The NPETR in Changsha was relatively narrow compared with Tianjin (11–24 °C) [36] and Xi’an (12.4–26.9 °C) [37]. This could be explained by physiological adaptation, defined as the change in a physiological response resulting from repeated exposure to a stimulus, leading to a gradual decrease in the response induced by this exposure. In Tianjin and Xi’an, where there is a large temperature difference, residents are more adapted to the local climate and have a broader range of thermal sensations. In Changsha, the temperature difference was relatively small due to the long summer season and the very hot summer weather. Outdoor thermal comfort is a complex issue, with different cultural practices and thermal histories influencing the thermal sensation of the residents for physiological or psychological reasons.

Subtropical regions have longer summers and residents are under high temperature conditions for a long time and are more eager to be in a lower temperature outdoor thermal environment.

4.1.2. Thermal Acceptability Range

It was found that the 90% acceptable temperature range in summer in Changsha was below 28.5 °C.

Table 6. Thermal acceptability range from other OTC studies.

Location	Climatic Zone	Season	Content	TAR	Range	References
Mianyang, China	Dwa	Summer	Campus	<35.6 °C	90%	[38]
Hong Kong, China	Cwa	Summer	Park	21.3–39.5 °C	80%	[18]
Harbin, China	Dwa	Winter	Residential	>10.2 °C	90%	[39]

shows the acceptable temperature range for the outdoor thermal comfort studies from other climate zones. From Table 6, it can be seen that, compared with the study conducted in Mianyang [38], the upper limit of the TAR in Changsha was 7.1 °C lower. This may be due to the difference in the subjects of the two studies. The area where the study was conducted in Mianyang was a university campus, where students are more educated and more likely to engage in physical activity and they are more likely to feel hot. These results and comparisons also suggested that there were significant differences in heat tolerance between different groups in different regions. The 80% TAR upper limit in Hong Kong [18] was much higher than in Changsha, which was related to the high temperature of the region and the thermal history of the residents, even in winter when the average temperature in Hong Kong is above 16 °C. The 80% TAR was also broader than the 90% TAR. Compared with the experiments undertaken in the winter in Harbin [39], a severe cold region, the TAR in Harbin was above 10.2 °C. This showed more regional characteristics of thermal environmental acceptability in different cities, with people living in hot regions having a higher tolerance to high outdoor temperatures and residents living in severe cold regions having a higher tolerance to cold [40].

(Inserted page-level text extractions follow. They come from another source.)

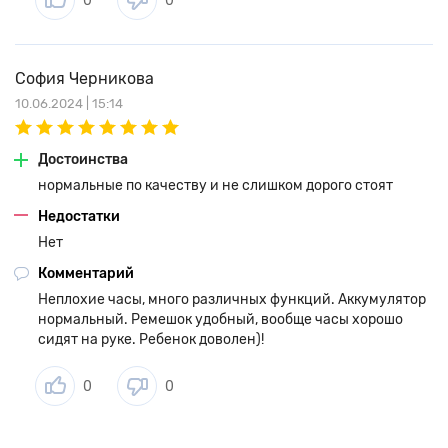
0
0
София Черникова
10.06.2024 | 15:14
Достоинства
нормальные по качеству и не слишком дорого стоят
Недостатки
Нет
Комментарий
Неплохие часы, много различных функций. Аккумулятор
нормальный. Ремешок удобный, вообще часы хорошо
сидят на руке. Ребенок доволен)!
0
0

4.1.3. Thermal Comfort PET

In summer, the TCV has a good linear relationship with the PET. The lower the PET, the more comfortable the residents feel. In the summer of our study, the “cool” sensation (TSV = −1.7) was much more comfortable and the thermal comfort PET derived was 24.5 °C, 1.7 °C lower than the NPET. The results of our study showed that NPET were not necessarily the most comfortable temperatures for the residents [9]. The residents were comfortable at temperatures lower than neutral in the summer. This was consistent with the findings from Mianyang [38].

4.2. Outdoor Thermal Environment and Space Use

Residential areas are the main space for the activities of residents and reflect their lifestyles. Among the groups that are active in residential areas, residents prefer social activities. Apart from regular exercise groups, more people use the green spaces in residential areas less purposefully and are more susceptible to environmental influences.

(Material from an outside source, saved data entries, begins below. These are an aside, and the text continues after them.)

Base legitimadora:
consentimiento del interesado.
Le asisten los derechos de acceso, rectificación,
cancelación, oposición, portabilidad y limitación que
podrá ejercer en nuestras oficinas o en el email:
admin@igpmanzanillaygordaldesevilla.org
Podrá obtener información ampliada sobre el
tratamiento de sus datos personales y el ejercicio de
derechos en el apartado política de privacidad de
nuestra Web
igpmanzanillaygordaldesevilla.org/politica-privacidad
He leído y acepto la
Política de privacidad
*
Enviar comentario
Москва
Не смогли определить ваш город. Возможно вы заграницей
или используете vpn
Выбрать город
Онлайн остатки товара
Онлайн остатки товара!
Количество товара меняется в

The spatial and temporal trends in the distribution of the footfall in our study areas suggested that the thermal environment of the outdoor activity space affected the thermal comfort and space use of the residents [37,41,42,43]. We found that Spaces B and C had good thermal comfort due to being in the shade of trees and buildings, but had very low attendance in the evening and night. Space A was largely devoid of resident activity during the day, but attendance began to soar after sunset because, during the day, Space A was exposed to direct sunlight without shade and had very poor thermal comfort whereas at night, the open activity spaces, streetlights, and activity facilities of Space A provided a place for residents to socialize. Space D saw an increase in the number of people taking walks after dark and Space E was dominated by parents with small children, with activities mainly taking place in the morning. In addition to thermal comfort, other conditions similar to activity facilities and life patterns can influence attendance and space use [44,45].

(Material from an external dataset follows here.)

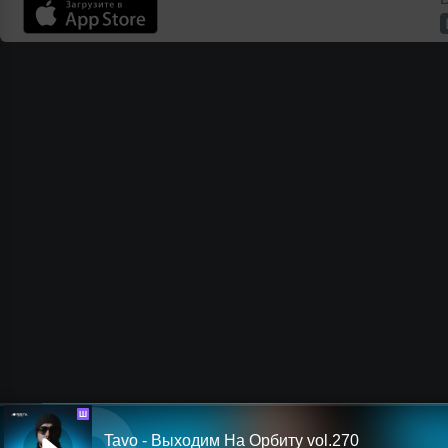
Ш
Tavo - Выходим На Орбиту vol.270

In summer, residents tend to choose the morning and evening hours to be out and about in shaded areas. Residents take the initiative to balance the relationship between the summer heat and their needs by adjusting their activity times and spaces. By understanding the characteristics of different outdoor activity spaces and microclimates and by identifying the characteristics of spaces that attract residents to use them, this study helps to provide guidance for planners to create spatial environments that are suitable for use by residents in line with the characteristics of the climate, thus increasing the use of outdoor spaces.

4.3. Limitations

Our study has a few limitations. First, due to time limitations, we did not undertake thermal comfort experiments in other seasons other than summer. The thermal sensation of residents is different in winter [46] or transitional seasons [47]. In future studies, we will add thermal comfort experiments for other seasons. Secondly, we only chose residential areas as experimental spaces; residents show different thermal sensations and activities in places such as parks [48] or streets [49,50]. In the next study, we will consider more parks, streets, or other open spaces in a comprehensive way to study the thermal comfort of residents.

5. Conclusions

In this study, we used questionnaires, physical measurements, and activity records to investigate the outdoor thermal benchmarks and activities of residents in five open spaces in four residential areas of Changsha in the subtropical region. The following conclusions were drawn.

(1)

The NPET in Changsha, a subtropical region, is 26.2 °C. The NPETR is 24.7–27.8 °C, the thermal comfort temperature is 24.5 °C, and the 90% acceptable PET is under 28.5 °C.

(2)

In summer, the total attendance of residents was quadratically correlated with the PET and was influenced by a variety of factors (daily routine, purpose of activity, and thermal environment), often coming out in the morning and evening and in shaded areas. Residents adapted to the outdoor thermal environment and met their activity needs by adjusting their activity time and activity space.

(3)

Tg and Ta were positively correlated with the TSV of residents and were the main factors influencing the TSV of the residents in summer. Relative humidity was negatively correlated with the TSV and wind speed had essentially no effect on the TSV.

The results of the study have, to a certain extent, filled the research gap on outdoor thermal comfort in a subtropical region and provide guidance for optimizing the design of outdoor public spaces in residential areas for a better outdoor thermal environment.